This project implements a Dynamic Vision Transformer that uses dynamic inference to speed up image classification, instead of always processing images at high resolution (which wastes time and compute), it starts with low resolution and switches to high resolution when needed. This project resulted in achieving ~2x faster speedup than static high res vision transformer at inference.
- Training: The Vision Transformer is trained on CIFAR-10 at low resolution (32x32) for 2 epochs as loss variance was low.
- Proxy Signal: During inference, the model measures how much the class token changes between an early layer and the final layer.
- If the change is small (means the model is confident), it uses the low res (32x32) result. If the change is large (uncertain), it moves to high res (64×64).
- Weight Sharing: The high resolution model shares weights from the low resolution model, resulting in no extra training.
Trained and Tested on 2000 CIFAR-10 Images
- Average Latency: 7.90 ms/image
- Peak VRAM: 88.01 MB
- Escalation Rate: 9.0% (only 9% of images moved to high res.)

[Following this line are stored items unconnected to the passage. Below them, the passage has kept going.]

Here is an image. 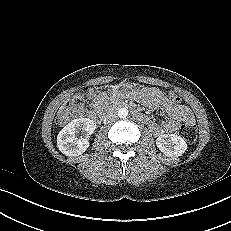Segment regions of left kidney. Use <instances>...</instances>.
I'll return each instance as SVG.
<instances>
[{
  "label": "left kidney",
  "mask_w": 231,
  "mask_h": 231,
  "mask_svg": "<svg viewBox=\"0 0 231 231\" xmlns=\"http://www.w3.org/2000/svg\"><path fill=\"white\" fill-rule=\"evenodd\" d=\"M159 150L167 156L179 157L187 150L185 140L175 134H163L156 139Z\"/></svg>",
  "instance_id": "1"
}]
</instances>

- Speedup: Dynamic inference is 2.27x faster than static high resolution, saves 10.01 ms per image compared to always using high resolution, which would result in saving hours of compute on larger image datasets.
- Escalation: Only 9% of images require high-resolution processing, while 91% are handled at low resolution.
- Memory Efficiency: Most images processed at low resolution (55 MB), with peak memory only when high-res is needed (88 MB).